Friday, April 1, 2016

Freehold: Healing, Item Loss, and Economy

The discussion on these posts thus far has been super useful to me and things have changed in the previously posted text, but I'd rather charge boldly and then review!  


After talking with Harbinger of Doom after the last post I thought that the overall increase in threat level and player wish to avoid taking wounds will put a lot of pressure on healing characters to use all their spells to heal, which is not really much fun in the grand scheme of things. So I wanted to make some changes to healing.  

All magical healing and healing from class abilities in Freehold grant temporary hit points instead of healing normal hit points unless otherwise stated (there will be some new spells for specifically healing hit points normally at a lower rate of return).  Healing from healing kits are normal hit points, as are hit points recovered from long or short rests and hit points gained from taking wounds.

Reaction Actions

My hope is to provide more options for all players to use their reactions, even if they do not have class abilities or feats that provide them.  
  • Give Ground: As a reaction you can reduce the damage of a melee attack by 1d6 by moving five feet away from the attacker.  The attacker can follow you without provoking an attack of opportunity.  (blatantly stolen from Harbinger of Doom)
  • Self-Block: As a reaction you can use this to interpose yourself in the path of an attack meant for an adjacent ally.  This is declared before the attack is rolled and the ally can refuse it.  The attack is applied to you and you gain no benefit from your Dexterity against it, thus if you are wearing platemail you can jump in front of attacks meant for your allies and have some hope of remaining unhurt, but doing so in leather is dangerous.

Primitive Economy

The land of Freehold is not a civilized one and certain advances, such as coinage or metal armor, are not common yet.  In the more advanced realms to the south such things are commonplace, but here in the frozen north people make do with more basic goods.  Instead of rewards and trade being done in coin, it is done in goods and barter.  To that end there is a concept of Supplies, that is rated in days.  A day of Supplies is roughly equal to 1 sp and one must be consumed each day or the character begins starving.  Each day of Supplies weighs one pound.  So players are likely to have a store of Supplies at their residence, but only carry a limited number in the field.  Extra supplies can be consumed each day to represent a higher standard of living, which provides other benefits.

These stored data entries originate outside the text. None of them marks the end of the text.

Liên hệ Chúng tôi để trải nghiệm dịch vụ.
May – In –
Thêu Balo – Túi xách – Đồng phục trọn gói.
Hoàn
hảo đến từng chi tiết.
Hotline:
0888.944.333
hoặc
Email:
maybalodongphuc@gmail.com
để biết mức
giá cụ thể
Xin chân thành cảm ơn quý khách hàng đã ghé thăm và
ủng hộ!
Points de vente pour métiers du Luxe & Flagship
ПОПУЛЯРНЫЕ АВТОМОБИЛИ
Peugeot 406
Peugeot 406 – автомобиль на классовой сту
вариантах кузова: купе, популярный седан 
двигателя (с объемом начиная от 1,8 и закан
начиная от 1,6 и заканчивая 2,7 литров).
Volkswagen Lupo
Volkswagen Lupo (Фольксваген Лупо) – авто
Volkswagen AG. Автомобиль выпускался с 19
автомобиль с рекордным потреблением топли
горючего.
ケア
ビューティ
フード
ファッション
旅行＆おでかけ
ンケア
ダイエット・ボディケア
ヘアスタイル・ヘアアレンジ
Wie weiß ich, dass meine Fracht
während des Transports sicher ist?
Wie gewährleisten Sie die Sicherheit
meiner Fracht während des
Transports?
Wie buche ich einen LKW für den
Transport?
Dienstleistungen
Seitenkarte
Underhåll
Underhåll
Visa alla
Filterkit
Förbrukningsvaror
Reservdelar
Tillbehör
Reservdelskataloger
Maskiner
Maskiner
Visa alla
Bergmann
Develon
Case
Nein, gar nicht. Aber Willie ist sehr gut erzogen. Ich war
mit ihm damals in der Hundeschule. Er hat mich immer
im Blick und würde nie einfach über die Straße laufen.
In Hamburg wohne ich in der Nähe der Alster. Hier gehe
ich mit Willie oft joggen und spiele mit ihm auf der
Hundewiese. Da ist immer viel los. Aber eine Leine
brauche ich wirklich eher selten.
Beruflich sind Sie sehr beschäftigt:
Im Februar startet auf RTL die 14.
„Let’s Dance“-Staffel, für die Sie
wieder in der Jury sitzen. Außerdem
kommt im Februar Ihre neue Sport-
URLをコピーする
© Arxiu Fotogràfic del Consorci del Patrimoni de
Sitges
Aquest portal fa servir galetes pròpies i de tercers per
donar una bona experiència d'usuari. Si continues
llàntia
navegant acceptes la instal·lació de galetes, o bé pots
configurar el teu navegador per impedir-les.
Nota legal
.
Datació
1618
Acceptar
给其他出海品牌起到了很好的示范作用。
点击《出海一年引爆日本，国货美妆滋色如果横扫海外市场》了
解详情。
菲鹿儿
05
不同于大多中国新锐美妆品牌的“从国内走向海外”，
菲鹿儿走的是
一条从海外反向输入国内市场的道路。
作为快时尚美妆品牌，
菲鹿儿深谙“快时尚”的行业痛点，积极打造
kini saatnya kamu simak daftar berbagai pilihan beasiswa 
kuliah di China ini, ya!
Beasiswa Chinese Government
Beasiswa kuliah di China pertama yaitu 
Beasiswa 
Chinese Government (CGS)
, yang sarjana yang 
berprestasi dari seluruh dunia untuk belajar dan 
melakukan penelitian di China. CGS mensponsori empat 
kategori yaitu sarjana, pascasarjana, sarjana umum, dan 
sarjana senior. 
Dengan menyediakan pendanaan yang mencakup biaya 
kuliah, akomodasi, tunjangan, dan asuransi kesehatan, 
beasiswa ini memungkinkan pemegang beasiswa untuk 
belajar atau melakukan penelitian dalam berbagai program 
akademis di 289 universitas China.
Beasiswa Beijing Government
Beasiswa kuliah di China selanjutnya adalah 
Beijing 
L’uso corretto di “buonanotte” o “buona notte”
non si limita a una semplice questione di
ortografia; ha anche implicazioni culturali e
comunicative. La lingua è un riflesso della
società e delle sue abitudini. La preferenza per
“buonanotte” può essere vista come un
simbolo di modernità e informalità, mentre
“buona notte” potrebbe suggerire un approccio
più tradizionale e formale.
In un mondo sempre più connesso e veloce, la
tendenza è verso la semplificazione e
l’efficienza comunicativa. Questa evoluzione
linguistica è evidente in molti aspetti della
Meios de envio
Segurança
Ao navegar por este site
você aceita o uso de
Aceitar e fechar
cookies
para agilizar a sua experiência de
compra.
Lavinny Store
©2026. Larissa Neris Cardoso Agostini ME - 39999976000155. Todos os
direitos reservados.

Number of Supplies Consumed Per Day
+1 Hit dice per long rest
+2 Hit dice per long rest, get temp hit points equal to level after each short rest
+3 Hit dice per long rest,
+4 Hit dice per long rest

In addition to Supplies, there are Trade Goods.  Trade goods are generic goods of higher value than Supplies and cannot be consumed to survive; they may be used in crafting items like alchemy, magic items, etc. Trade goods come in various qualities, some of which may be required for certain goods.  For example, making potions of healing may require at least uncommon trade goods, while making a healing kit only requires common.  Generally speaking, you can only use trade goods to make an item if the trade goods are worth 5% of the value of the item (you can’t use pig iron to make plate mail).  

Value Per Pound
Common (Wood, Leather, Iron, Coal, etc)
1 gp
Uncommon (Steel, Cotton, Silver, etc)
10 gp
Rare (Spices, Gold, Silk, High Quality Steel, etc.)
100 gp
Very Rare (spider silk, adamantium etc)
1000 gp

Loot from many monsters will be in Supplies, Trade Goods, and actual items (which are usually non-magical). Defeating a group of bandits may result in finding a bunch of Supplies, Trade Goods, some goats, a handful of simple weapons, and maybe one battleaxe. Coins are a rarity, usually only found in the hands of foreigners.  

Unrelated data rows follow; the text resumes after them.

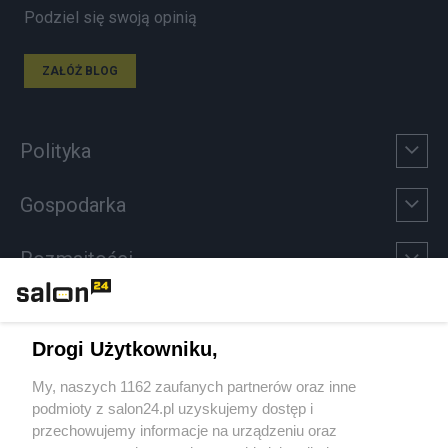
Podziel się swoją opinią
ZAŁÓŻ BLOG
Polityka
Gospodarka
Rozmaitości
Technologie
Drogi Użytkowniku,
Sport
My, naszych 1162 zaufanych partnerów oraz inne
podmioty z salon24.pl uzyskujemy dostęp i
Społeczeństwo
przechowujemy informacje na urządzeniu oraz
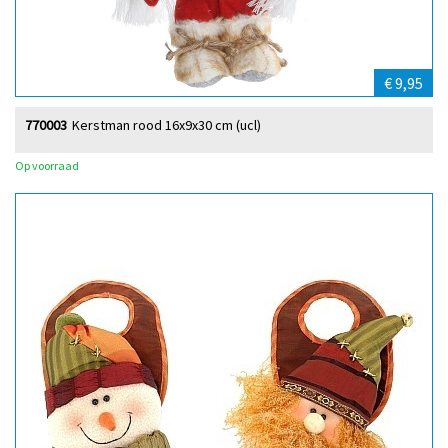
€ 9,95
770003
Kerstman rood 16x9x30 cm (ucl)
Op voorraad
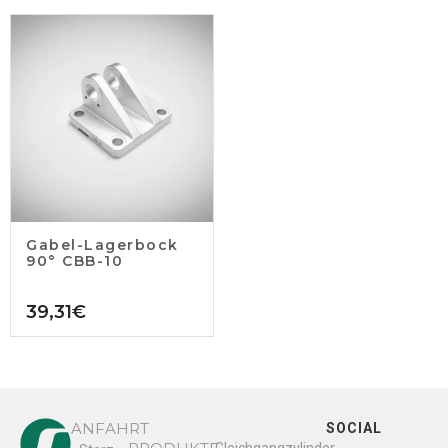
Gabel-Lagerbock
90° CBB-10
39,31
€
ANFAHRT
SOCIAL
Gleichgangzylinder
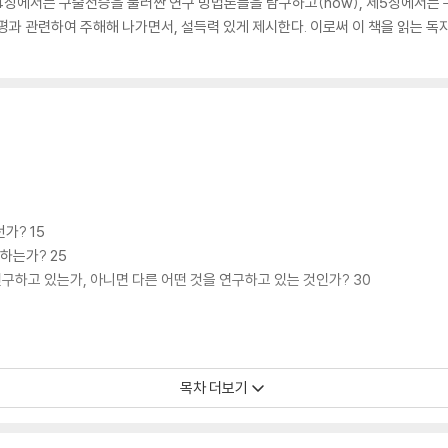
제4장에서는 구술전승을 둘러싼 연구 방법론들을 탐구하고(how), 제5장에서는
평과 관련하여 주해해 나가면서, 설득력 있게 제시한다. 이로써 이 책을 읽는
가? 15
하는가? 25
하고 있는가, 아니면 다른 어떤 것을 연구하고 있는 것인가? 30
목차 더보기
 39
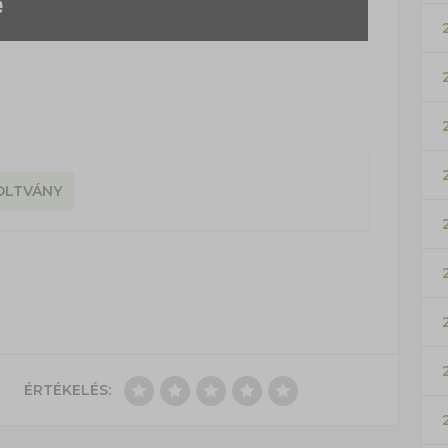
OLTVÁNY
ÉRTÉKELÉS:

At the beginning of the campaign the player village can only manufacture a limited selection of goods, but this is increased by village upgrades.  For example, if one of the players selects a background that puts an alchemist in the village, they can get healing potions if they bring enough trade goods to the alchemist.  This will create a resource game for the players instead of counting coins, and will allow for the accumulation of healing and other support gear that will hopefully take some of the pressure off of the party healers.  Over time as the alchemist is upgraded by the players, better items become available.  

Some items can be used to upgrade facets of the village.  For example, if the players manage to get their hands on ten suits of chain mail armor, they could turn the village’s militia unit of Light Infantry into Heavy Infantry. Alternately they could make that armor out of trade goods if they have upgraded their smithy, or they could buy it if they travel to the Empire with enough coin or valuable goods to trade for it. Thus a wider array of mundane items will be valuable to the players.  

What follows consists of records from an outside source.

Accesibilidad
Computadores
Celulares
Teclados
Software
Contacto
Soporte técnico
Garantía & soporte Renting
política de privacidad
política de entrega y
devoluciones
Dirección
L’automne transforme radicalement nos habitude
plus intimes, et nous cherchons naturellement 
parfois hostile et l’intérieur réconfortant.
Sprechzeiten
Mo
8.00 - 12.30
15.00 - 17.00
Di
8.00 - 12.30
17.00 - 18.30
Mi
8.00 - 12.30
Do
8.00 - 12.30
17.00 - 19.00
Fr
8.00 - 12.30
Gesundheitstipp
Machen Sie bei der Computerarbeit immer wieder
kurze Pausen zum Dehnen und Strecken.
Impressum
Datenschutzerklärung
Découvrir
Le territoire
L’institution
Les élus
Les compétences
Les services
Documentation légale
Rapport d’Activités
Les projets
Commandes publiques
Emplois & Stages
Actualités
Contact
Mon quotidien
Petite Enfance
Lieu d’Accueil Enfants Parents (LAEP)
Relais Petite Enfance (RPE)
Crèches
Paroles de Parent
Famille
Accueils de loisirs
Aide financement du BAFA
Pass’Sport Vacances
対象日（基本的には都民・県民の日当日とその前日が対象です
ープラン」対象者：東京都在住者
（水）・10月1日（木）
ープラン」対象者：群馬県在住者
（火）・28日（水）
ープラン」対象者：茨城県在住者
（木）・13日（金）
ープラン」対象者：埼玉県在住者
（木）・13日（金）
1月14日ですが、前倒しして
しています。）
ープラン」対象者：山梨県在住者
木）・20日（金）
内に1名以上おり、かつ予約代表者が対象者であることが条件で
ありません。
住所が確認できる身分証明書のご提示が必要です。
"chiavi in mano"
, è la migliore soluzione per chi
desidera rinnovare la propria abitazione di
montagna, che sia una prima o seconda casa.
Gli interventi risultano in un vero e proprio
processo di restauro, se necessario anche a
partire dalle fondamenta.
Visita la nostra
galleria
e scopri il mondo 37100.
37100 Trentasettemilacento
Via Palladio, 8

At character creation any cash left after buying gear is converted at a rate of 1 sp to one unit of Supplies.  This inefficient rate is to encourage people to spend as much of their starting money as possible.  

At the beginning of the campaign only limited equipment is available:
  • Weapons: Only simple weapons, though classes with proficiency in other weapons start with one non-simple weapon. It should have some explanation for where it came from as the village does not have the capacity to manufacture such things; random character generation will provide such background.  
  • Armor: Only Leather, Padded, Hide, and Ring Mail armor and shields are available.  
  • Other Items: Anything out of the means of a primitive culture should be off limits.  



On any attack that uses a weapon a character character may take a voluntary fumble to get a reroll on an attack.  After the reroll is resolved, roll 1d20 on the table below.  

Injured Self: You somehow managed to strike yourself for base damage of your weapon.  
Broken: The weapon breaks and can no longer be used.  High quality weapons become normal weapons until repaired.  Magical weapons have their plus decreased by -1 for the remainder of the battle, though if this occurs with a magic weapon when it has already been reduced to +0 the weapon breaks.
Stuck: The weapon is stuck in the target and requires a successful grapple against the target to retrieve it.  The target may be at disadvantage on some actions at DM discretion.  
Thrown: Your weapon somehow left your control and flew 1d6x5 feet in a random direction.  Recovering the weapon requires moving to the weapon and spending an action.
Dropped: You dropped your weapon.  Recovering the weapon requires an action.  

Armor and Shield Fumble

A character wearing armor or using a shield can cause their attacker to have to reroll by rolling on the Armor Fumble  table below.  Note that a suit of armor and a shield count separately for armor damage, so you may force one reroll with your armor and one with your shield as long as your shield is in hand.  

Broken: The base AC of the armor is reduced by -1.  If the armor is reduced to 10 the suit of armor is destroyed and cannot be repaired.  If it is not reduced to 10 by the end of the battle, it can be repaired by anyone with the appropriate tools.  
Prone: You are knocked prone.  
Off Balance: Your are knocked off balance and have disadvantage on all your attacks during the next round.  
Knocked Loose/Dropped: Your armor is knocked loose or you drop your shield.  Your armor loses -1 AC, but this can be restored with an action.  You can pick your shield up with an action.